◆ To do ◆
Return the records that follow unaltered. Omit every picture.

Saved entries
▬▬▬▬▬▬▬▬▬▬
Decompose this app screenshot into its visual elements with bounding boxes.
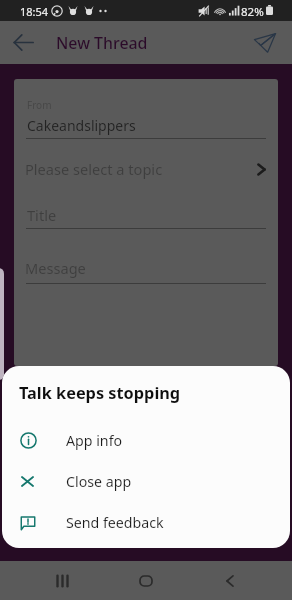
staticText: New Thread bbox=[56, 32, 148, 54]
button[interactable]: Recents bbox=[40, 561, 84, 600]
button[interactable]: Send bbox=[249, 27, 281, 59]
staticText: Title bbox=[27, 205, 57, 225]
staticText: Please select a topic bbox=[25, 159, 163, 179]
button[interactable]: Home bbox=[124, 561, 168, 600]
staticText: 18:54 bbox=[20, 4, 49, 19]
button[interactable]: Send feedback bbox=[2, 502, 290, 543]
staticText: Cakeandslippers bbox=[27, 116, 136, 135]
button[interactable]: App info bbox=[2, 420, 290, 461]
staticText: From bbox=[27, 98, 52, 112]
staticText: Close app bbox=[66, 472, 132, 491]
button[interactable]: Please select a topic bbox=[26, 152, 268, 186]
button[interactable]: Close app bbox=[2, 461, 290, 502]
button[interactable]: Back bbox=[7, 26, 39, 58]
staticText: Message bbox=[25, 258, 86, 278]
staticText: 82% bbox=[241, 4, 264, 20]
staticText: Send feedback bbox=[66, 513, 164, 532]
staticText: Talk keeps stopping bbox=[19, 382, 181, 404]
button[interactable]: Back bbox=[208, 561, 252, 600]
staticText: App info bbox=[66, 431, 123, 450]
▬▬▬▬▬▬▬▬▬▬
◆ Solution for this problem ◆
Decompose this app screenshot into its visual elements with bounding boxes.
staticText: New Thread bbox=[56, 32, 148, 54]
button[interactable]: Recents bbox=[40, 561, 84, 600]
button[interactable]: Send bbox=[249, 27, 281, 59]
staticText: Title bbox=[27, 205, 57, 225]
staticText: Please select a topic bbox=[25, 159, 163, 179]
button[interactable]: Home bbox=[124, 561, 168, 600]
staticText: 18:54 bbox=[20, 4, 49, 19]
button[interactable]: Send feedback bbox=[2, 502, 290, 543]
staticText: Cakeandslippers bbox=[27, 116, 136, 135]
button[interactable]: App info bbox=[2, 420, 290, 461]
staticText: From bbox=[27, 98, 52, 112]
staticText: Close app bbox=[66, 472, 132, 491]
button[interactable]: Please select a topic bbox=[26, 152, 268, 186]
button[interactable]: Close app bbox=[2, 461, 290, 502]
button[interactable]: Back bbox=[7, 26, 39, 58]
staticText: Message bbox=[25, 258, 86, 278]
staticText: 82% bbox=[241, 4, 264, 20]
staticText: Send feedback bbox=[66, 513, 164, 532]
staticText: Talk keeps stopping bbox=[19, 382, 181, 404]
button[interactable]: Back bbox=[208, 561, 252, 600]
staticText: App info bbox=[66, 431, 123, 450]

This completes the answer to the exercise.